What can worms teach us about ourselves?

Why Dr. Jihong Bai looks for commonalities between tiny nematodes and us
Microscope image of a nematode worm.
Minuscule nematodes have a lot to teach us about ourselves. Image courtesy of the Bai Lab

A tiny swimming, crawling worm may not seem like an animal that can tell us much about humans. But appearances can be deceiving.

“We actually face quite a lot of similar challenges as other animals on this earth do. They have to figure out how to survive, how to reproduce, how to find their food. Those things are fundamental,” said Fred Hutchinson Cancer Research Center neuroscientist Dr.
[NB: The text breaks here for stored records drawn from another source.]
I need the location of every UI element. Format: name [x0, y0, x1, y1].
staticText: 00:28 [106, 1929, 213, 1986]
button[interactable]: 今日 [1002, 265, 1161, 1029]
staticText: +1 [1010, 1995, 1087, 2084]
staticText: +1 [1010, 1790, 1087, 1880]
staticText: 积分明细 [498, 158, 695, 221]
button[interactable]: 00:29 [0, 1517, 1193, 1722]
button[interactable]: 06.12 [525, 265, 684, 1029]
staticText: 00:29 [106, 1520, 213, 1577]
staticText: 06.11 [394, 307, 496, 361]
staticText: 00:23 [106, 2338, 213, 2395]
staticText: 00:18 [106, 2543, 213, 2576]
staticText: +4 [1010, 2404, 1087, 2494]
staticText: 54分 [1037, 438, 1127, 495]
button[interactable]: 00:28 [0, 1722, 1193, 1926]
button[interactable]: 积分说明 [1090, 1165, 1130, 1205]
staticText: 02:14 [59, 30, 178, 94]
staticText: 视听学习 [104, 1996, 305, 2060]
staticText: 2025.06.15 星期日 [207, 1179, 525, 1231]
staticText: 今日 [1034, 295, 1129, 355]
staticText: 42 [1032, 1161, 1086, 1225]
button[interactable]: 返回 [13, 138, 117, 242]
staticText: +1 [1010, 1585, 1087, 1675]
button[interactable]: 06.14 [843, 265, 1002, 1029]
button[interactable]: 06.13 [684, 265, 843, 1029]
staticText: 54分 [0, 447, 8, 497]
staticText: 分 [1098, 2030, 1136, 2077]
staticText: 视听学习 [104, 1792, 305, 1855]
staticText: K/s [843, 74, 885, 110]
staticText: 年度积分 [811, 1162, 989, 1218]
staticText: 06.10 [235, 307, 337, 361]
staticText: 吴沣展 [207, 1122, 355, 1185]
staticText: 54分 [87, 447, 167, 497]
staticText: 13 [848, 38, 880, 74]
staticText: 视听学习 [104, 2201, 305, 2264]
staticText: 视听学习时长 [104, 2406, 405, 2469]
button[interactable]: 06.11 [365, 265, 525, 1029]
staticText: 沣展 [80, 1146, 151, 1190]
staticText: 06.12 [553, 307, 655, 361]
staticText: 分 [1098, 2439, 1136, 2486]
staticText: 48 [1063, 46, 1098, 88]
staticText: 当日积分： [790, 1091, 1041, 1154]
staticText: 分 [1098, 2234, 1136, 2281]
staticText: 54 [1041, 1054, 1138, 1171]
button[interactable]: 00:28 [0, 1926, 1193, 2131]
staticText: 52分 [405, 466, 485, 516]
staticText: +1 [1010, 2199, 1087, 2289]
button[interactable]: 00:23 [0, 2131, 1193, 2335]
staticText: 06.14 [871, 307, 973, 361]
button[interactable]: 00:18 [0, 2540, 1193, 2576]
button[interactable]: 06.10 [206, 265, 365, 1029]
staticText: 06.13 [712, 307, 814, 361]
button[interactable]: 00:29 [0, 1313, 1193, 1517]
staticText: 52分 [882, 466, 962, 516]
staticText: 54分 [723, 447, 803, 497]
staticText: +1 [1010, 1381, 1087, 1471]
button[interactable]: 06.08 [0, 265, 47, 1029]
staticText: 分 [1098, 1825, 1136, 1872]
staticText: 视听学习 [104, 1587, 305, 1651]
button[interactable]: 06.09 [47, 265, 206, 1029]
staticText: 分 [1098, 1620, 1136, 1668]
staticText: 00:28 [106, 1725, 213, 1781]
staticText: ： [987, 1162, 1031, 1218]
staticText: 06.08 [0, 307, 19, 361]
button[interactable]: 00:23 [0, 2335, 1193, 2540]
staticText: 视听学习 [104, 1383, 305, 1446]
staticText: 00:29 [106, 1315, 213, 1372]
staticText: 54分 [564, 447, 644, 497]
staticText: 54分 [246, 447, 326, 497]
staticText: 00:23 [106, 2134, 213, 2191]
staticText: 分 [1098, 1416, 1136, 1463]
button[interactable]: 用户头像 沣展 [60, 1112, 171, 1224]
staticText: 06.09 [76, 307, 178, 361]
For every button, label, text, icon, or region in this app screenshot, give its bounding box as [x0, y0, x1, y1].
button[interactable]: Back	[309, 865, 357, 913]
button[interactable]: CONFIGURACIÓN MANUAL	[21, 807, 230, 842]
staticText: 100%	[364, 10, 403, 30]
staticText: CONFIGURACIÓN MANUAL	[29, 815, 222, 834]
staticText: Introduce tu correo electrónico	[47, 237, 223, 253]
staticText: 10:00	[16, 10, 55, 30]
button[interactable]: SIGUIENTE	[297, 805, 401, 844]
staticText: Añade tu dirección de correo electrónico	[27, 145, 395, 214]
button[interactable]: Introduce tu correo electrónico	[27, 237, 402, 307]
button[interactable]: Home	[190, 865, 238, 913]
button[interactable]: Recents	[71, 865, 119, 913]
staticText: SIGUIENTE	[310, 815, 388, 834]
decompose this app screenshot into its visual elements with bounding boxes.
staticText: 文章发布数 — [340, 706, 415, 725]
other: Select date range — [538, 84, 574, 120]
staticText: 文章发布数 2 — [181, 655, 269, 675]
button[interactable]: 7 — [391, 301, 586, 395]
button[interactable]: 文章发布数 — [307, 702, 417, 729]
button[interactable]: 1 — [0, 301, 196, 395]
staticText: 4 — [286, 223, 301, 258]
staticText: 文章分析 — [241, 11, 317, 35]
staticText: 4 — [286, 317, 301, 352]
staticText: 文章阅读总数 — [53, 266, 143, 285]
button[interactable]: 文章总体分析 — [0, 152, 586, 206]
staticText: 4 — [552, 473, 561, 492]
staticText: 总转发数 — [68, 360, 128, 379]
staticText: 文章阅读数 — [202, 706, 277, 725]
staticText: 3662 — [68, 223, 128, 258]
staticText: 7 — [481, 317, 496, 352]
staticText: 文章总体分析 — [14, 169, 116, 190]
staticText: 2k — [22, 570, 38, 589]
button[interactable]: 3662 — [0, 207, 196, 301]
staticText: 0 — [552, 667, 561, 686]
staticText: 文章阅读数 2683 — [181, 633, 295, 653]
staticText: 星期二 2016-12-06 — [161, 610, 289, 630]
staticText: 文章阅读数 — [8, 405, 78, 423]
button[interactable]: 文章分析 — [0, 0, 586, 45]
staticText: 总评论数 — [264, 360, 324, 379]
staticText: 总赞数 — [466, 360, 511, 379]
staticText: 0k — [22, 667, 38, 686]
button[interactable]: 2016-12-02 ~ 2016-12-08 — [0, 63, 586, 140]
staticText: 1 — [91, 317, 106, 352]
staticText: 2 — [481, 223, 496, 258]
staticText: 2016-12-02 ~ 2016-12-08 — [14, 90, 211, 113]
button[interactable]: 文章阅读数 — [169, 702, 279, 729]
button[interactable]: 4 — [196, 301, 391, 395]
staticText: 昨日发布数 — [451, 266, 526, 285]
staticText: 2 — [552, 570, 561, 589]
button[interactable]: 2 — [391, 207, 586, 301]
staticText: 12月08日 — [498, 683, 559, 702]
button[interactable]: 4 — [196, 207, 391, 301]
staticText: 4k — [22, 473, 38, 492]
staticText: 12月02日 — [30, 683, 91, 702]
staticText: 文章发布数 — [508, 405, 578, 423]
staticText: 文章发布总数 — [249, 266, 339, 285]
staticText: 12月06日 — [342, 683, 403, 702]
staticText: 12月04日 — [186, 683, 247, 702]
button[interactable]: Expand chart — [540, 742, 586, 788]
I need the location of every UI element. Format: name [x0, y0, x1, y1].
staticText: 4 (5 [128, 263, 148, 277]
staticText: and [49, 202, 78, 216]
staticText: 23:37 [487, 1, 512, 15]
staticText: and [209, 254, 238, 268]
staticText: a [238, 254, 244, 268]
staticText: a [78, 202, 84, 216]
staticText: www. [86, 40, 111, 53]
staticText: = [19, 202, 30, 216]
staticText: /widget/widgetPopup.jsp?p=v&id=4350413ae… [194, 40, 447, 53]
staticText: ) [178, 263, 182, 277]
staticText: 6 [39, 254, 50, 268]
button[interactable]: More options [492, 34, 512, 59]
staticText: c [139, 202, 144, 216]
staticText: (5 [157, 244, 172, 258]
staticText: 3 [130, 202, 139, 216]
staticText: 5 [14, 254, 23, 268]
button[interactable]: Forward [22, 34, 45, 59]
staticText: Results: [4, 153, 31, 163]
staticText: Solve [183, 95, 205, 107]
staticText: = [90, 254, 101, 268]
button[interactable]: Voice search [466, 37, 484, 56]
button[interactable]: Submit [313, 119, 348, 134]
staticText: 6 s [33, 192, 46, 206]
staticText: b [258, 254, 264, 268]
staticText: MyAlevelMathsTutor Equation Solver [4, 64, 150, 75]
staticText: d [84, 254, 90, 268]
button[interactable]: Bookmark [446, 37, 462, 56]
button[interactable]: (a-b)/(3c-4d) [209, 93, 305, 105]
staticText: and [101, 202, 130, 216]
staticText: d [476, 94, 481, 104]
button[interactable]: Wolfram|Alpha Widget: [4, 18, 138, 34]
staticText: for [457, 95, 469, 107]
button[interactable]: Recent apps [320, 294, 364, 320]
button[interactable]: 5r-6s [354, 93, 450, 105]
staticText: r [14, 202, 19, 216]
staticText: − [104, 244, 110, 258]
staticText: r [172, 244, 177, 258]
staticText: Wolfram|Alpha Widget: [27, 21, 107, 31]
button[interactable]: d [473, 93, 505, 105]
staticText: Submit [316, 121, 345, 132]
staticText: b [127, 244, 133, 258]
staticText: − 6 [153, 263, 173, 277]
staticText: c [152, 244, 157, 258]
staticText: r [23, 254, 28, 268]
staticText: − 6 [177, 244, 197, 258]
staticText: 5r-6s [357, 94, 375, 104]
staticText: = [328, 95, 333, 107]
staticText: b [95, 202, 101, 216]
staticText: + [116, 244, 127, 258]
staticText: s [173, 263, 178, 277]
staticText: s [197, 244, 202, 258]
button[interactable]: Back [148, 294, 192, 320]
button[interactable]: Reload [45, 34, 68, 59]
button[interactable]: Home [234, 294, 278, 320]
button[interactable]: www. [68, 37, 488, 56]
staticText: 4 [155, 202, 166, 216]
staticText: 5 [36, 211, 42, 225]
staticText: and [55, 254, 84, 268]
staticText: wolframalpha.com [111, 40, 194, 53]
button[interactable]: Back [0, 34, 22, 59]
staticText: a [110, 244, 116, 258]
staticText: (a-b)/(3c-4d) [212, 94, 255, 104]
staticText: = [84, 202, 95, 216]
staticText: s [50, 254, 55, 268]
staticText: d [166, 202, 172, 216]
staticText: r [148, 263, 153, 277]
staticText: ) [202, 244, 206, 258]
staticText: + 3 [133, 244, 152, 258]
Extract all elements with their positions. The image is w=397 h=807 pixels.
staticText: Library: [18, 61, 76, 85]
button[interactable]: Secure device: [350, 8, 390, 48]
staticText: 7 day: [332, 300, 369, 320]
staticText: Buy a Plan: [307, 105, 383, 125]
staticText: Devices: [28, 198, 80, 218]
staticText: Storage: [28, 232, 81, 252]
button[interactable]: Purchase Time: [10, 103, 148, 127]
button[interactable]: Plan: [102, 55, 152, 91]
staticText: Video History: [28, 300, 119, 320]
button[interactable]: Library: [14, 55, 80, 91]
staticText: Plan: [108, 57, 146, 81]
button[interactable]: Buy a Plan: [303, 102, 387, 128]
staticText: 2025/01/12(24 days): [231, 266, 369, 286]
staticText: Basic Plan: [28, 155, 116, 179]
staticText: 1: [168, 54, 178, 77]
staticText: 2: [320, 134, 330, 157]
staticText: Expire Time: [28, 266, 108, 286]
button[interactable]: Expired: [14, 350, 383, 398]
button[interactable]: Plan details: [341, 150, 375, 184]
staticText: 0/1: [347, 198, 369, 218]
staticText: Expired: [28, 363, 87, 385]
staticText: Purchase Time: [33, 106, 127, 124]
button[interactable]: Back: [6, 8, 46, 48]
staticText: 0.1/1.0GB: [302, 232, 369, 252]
Jihong Bai.

Meeting these challenges requires animals to act on their perceptions of the world around them. To understand the essential processes that shape how all animals do this, and the possible implications for human disorders, Bai studies the nervous systems of minuscule worms called nematodes.

Our last known link to nematodes lies millions of years in the past, which means that if we share a biological process, it’s likely to be the answer to a challenge that all animals face. For example, many of the molecules that worm neurons use to communicate with each other are also used by human neurons.

The trick to using nematodes to understand humans is to pick a relevant question, Bai said.

“We think about, ‘How do we understand the world?’” Bai said.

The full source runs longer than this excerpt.